#### INFORMATION GIVEN

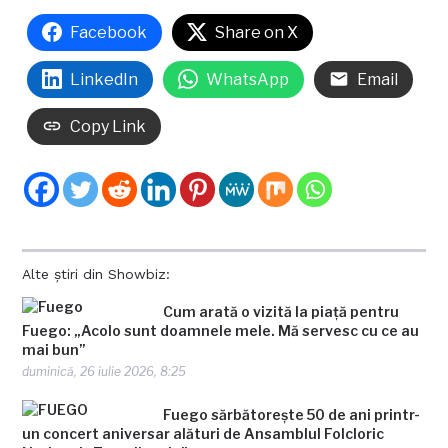
Facebook
Share on X
LinkedIn
WhatsApp
Email
Copy Link
Alte știri din Showbiz:
Cum arată o vizită la piață pentru
Fuego: „Acolo sunt doamnele mele. Mă servesc cu ce au
mai bun”
duminică, 26 iulie 2026, 8:25
Fuego sărbătorește 50 de ani printr-
un concert aniversar alături de Ansamblul Folcloric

########

- _EXERCISE INSTRUCTIONS_
Please filter the listing down to lines that include the word "Fuego".

- _TASK ANSWER_
Fuego: „Acolo sunt doamnele mele. Mă servesc cu ce au
Fuego sărbătorește 50 de ani printr-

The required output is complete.